» Required work
The records below are to be set down word for word, with every picture left out.

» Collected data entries
________________
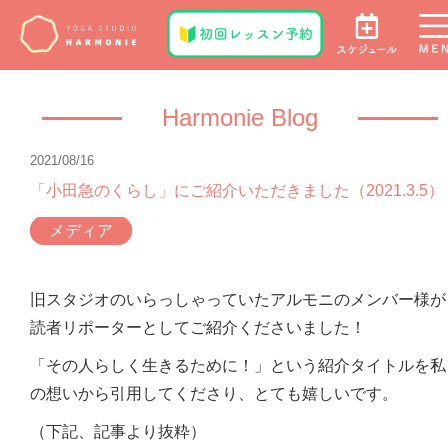
Harmonie Blog
2021/08/16
「小田急のくらし」にご紹介いただきました（2021.3.5）
メディア
旧スタジオのいらっしゃっていたアルモニのメンバー様が
読者リポーターとしてご紹介くださいました！
「その人らしく生きるために！」という紹介タイトルを私
の想いから引用してくださり、とても嬉しいです。
（下記、記事より抜粋）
________________
» Response to this exercise
Harmonie Blog
2021/08/16
「小田急のくらし」にご紹介いただきました（2021.3.5）
メディア
旧スタジオのいらっしゃっていたアルモニのメンバー様が
読者リポーターとしてご紹介くださいました！
「その人らしく生きるために！」という紹介タイトルを私
の想いから引用してくださり、とても嬉しいです。
（下記、記事より抜粋）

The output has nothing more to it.